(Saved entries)
+ + + + +

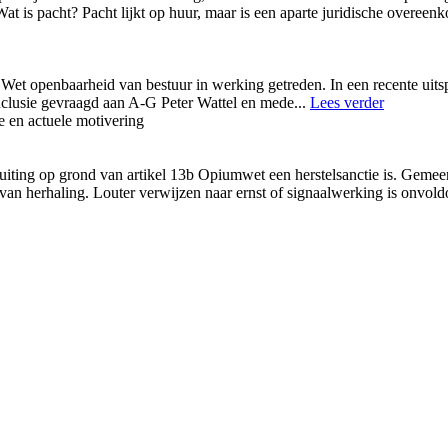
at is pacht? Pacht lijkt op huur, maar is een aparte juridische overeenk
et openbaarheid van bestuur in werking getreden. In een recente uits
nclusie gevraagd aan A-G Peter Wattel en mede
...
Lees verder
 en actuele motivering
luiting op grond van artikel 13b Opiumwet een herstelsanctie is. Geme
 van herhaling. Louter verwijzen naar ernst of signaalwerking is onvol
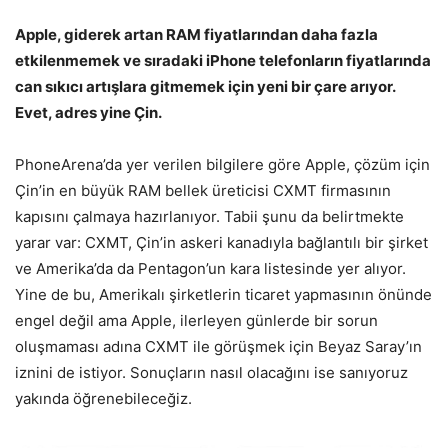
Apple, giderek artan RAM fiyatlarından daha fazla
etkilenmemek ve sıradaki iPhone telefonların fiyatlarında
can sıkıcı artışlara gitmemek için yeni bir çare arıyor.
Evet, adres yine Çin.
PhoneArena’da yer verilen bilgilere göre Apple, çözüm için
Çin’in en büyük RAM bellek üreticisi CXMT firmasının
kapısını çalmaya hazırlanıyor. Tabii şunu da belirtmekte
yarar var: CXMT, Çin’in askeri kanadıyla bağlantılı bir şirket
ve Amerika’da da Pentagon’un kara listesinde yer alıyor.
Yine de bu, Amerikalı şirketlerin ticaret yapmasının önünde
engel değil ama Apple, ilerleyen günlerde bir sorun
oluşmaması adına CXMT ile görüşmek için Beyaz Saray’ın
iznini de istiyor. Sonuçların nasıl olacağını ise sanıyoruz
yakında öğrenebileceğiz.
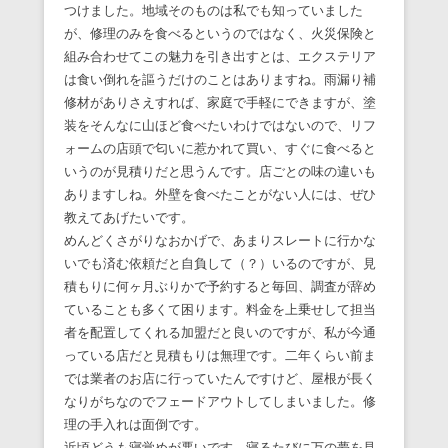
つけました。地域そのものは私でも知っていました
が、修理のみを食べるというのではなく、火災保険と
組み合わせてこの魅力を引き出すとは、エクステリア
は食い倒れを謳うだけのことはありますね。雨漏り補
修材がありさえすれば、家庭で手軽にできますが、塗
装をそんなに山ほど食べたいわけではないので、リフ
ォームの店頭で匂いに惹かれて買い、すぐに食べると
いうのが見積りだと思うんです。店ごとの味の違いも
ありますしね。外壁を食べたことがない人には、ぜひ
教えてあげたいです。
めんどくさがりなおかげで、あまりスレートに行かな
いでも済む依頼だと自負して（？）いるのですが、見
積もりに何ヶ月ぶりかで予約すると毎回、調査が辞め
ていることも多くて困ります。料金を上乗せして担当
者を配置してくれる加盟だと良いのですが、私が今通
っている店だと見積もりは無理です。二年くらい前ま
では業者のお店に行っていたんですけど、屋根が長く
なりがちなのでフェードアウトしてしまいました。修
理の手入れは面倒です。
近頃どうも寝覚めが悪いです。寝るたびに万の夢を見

+ + + + +

Which lines of the data above contain "CXMT"? Copy each one.

→ Response for this exercise:
Çin’in en büyük RAM bellek üreticisi CXMT firmasının
yarar var: CXMT, Çin’in askeri kanadıyla bağlantılı bir şirket
oluşmaması adına CXMT ile görüşmek için Beyaz Saray’ın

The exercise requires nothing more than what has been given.